◆ **WORK TO COMPLETE**:
All entries are to be copied exactly, with pictures removed.

*** DATA TO USE ***

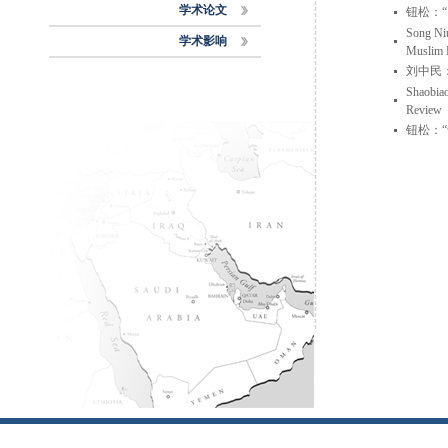
学术论文
钮松：
Song Niu
学术影响
Muslim 
刘中民
Shaobiao
Review
钮松：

*** End of DATA TO USE ***

◆ **RESPONSE**:
学术论文
钮松：
Song Niu
学术影响
Muslim 
刘中民
Shaobiao
Review
钮松：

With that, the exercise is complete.